С чайником бреду длинным коленчатым коридором на кухню. Все равно сразу уснуть не удастся, нужно набрать еще несколько капель усталости, которые наконец свалят с ног.

В такие ранние утра вспоминаю, что этот коммунальный коридор, с непостоянным количеством дверей — так мне кажется, — я уже сотни раз видел во сне. Вслед являются мысли о том, что писал по такому поводу Фрейд, дополняемые опасениями, не сидит ли кто-нибудь в уборной, и заранее переживаю по этому поводу смесь озлобления, неловкости и самосмирения.

Никогда не понять, чьи голоса слышатся за этими дверями — жильцов? актеров радиопьесы? телевизионных ведущих?.. На пути часто встречаю мужчин и женщин с неожиданными выражениями лиц — и незаслуженного блаженства, и незаслуженной ненависти — к тебе? к жизни? друг к другу?.. Я уверен, что мои соседи принадлежат к разным национальностям.

Живу здесь уже шесть лет, но до сих пор не могу представить такой вот заурядный диалог на кухне: «Здравствуйте, Виктор, как жизнь молодая?» — «Нормуль. Матч наших видели по телеку?» — «Как не смотреть! Какой гол закатил Лепёхин!» Такая уступка коммунальной этике значила бы, что ко мне можно в комнату заходить без расшаркиваний, спросить, а чем я занимаюсь, сколько зарабатываю, что за милая девица меня навещает и что думаю про четвертую Звезду Героя, нацепленную на грудь генсеком…

Мой быт засекречен: чужие не должны знать людей, с которыми встречаюсь, и тем более слышать наши споры со Снегиревым, что из материалов никуда не годится, а что — да! да! — гениально, когда-нибудь оценят, поймут (кто оценит?.. когда?.. И что из этого следует?..). Потом вот так, под полушепот, сбивать тонкую бумагу в стопки, кипятить на электроплитке клей, нарезать картон для переплетов, класть готовый экземпляр под пресс… и всегда ждать беспощадного удара из темноты.

Мне не объяснить, почему я, молодой, неплохо образованный человек, работаю там, где платят, как уборщицам, зачем собираю рукописи, которые не нужны издательствам, и вряд ли бы смог растолковать обитателям квартиры, о чем все эти стихи, рассказы, статьи… Наверно, такая возможность существует, если объяснять день, неделю, месяц, год, а может быть, всю жизнь, рассказывать и объяснять… Но ни у меня, ни у моих сожителей по квартире нет для этого времени, да и потребности. Я понял это давно. В миролюбивой формулировке это звучит так: «Исторические функции у моих сограждан не совпадают».

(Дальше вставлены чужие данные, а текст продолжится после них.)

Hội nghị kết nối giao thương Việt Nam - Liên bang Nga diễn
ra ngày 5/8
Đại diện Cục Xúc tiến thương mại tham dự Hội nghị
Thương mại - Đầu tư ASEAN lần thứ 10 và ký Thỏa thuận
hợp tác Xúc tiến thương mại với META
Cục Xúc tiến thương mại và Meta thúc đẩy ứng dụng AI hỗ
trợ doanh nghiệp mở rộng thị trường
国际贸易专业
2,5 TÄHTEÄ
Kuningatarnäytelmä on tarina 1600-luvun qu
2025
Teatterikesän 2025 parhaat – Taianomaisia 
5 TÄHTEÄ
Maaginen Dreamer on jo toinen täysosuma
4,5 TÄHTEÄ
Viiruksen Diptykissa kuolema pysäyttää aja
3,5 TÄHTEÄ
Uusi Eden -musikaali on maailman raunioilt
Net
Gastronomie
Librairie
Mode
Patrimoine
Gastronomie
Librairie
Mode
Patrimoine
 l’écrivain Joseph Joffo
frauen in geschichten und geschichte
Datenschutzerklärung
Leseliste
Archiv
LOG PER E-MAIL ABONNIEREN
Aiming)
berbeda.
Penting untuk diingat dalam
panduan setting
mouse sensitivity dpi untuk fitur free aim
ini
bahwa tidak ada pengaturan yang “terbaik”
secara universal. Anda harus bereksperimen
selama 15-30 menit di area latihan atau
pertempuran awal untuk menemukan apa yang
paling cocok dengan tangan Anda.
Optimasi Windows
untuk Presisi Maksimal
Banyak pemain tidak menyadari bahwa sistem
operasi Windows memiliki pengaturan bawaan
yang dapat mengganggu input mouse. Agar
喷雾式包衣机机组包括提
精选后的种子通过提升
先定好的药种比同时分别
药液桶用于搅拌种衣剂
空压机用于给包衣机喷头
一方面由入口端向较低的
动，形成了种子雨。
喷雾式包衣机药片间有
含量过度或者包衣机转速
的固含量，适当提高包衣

Слова — «историческая функция» очень серьезны, более серьезны, чем слово «судьба». Это значит быть не только батюшкой, но и иметь свой приход.

Сегодня, пока торчал на кухне, почти физически ощущал сокрушительную силу факта: МАРИША УШЛА. И уже который раз начинаю этот факт внутри себя устраивать, как устраивают боль.

Между тем за окном светлеет. Погасил лампу, пью чай и смотрю на постель с недопустимо запущенным бельем. Иногда меня успокаивает отнюдь не веселая мысль: вряд ли все это может продолжаться слишком долго. О, как я отосплюсь на тюремных нарах! Тогда мне будет все равно. Сейчас — не все равно.

Кое-что о себе узнаешь неожиданно. Однажды соседская полулысая такса наделала в мои тапочки. Конечно, я мог бы держать их в своей комнате, а не в коридоре, но обувь и старую этажерку — на ней ничего, кроме разного хлама, — я держу в коридоре в качестве пограничного ограждения.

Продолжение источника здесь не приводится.